:: Provided records ::

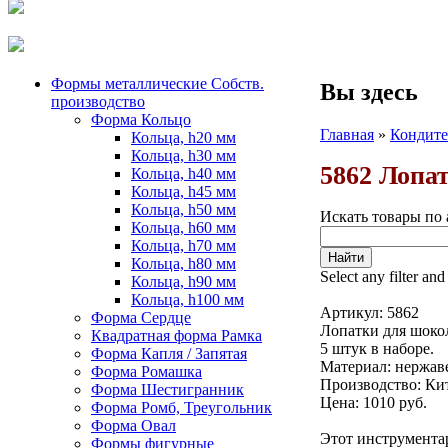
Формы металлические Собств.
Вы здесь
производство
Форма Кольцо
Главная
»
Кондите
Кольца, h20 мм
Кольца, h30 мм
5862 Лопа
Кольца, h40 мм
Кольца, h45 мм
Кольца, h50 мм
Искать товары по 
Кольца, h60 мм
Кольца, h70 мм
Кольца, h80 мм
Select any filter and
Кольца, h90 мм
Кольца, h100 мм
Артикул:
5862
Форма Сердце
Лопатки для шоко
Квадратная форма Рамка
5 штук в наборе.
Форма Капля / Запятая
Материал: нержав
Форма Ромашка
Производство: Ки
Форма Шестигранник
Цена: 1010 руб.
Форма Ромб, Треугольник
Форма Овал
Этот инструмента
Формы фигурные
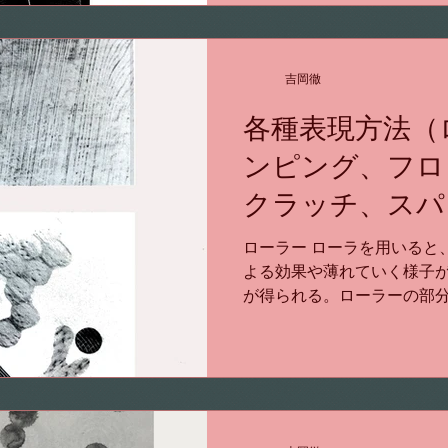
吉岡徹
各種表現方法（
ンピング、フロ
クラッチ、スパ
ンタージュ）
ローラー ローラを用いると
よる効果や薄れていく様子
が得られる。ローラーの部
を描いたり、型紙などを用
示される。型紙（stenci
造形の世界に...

:::

● Task to complete
Word for word, repeat the material above and drop the pictures.

● Expected answer
Формы металлические Собств.
Вы здесь
производство
Форма Кольцо
Главная
»
Кондите
Кольца, h20 мм
Кольца, h30 мм
5862 Лопа
Кольца, h40 мм
Кольца, h45 мм
Кольца, h50 мм
Искать товары по 
Кольца, h60 мм
Кольца, h70 мм
Кольца, h80 мм
Select any filter and
Кольца, h90 мм
Кольца, h100 мм
Артикул:
5862
Форма Сердце
Лопатки для шоко
Квадратная форма Рамка
5 штук в наборе.
Форма Капля / Запятая
Материал: нержав
Форма Ромашка
Производство: Ки
Форма Шестигранник
Цена: 1010 руб.
Форма Ромб, Треугольник
Форма Овал
Этот инструмента
Формы фигурные
吉岡徹
各種表現方法（
ンピング、フロ
クラッチ、スパ
ンタージュ）
ローラー ローラを用いると
よる効果や薄れていく様子
が得られる。ローラーの部
を描いたり、型紙などを用
示される。型紙（stenci
造形の世界に...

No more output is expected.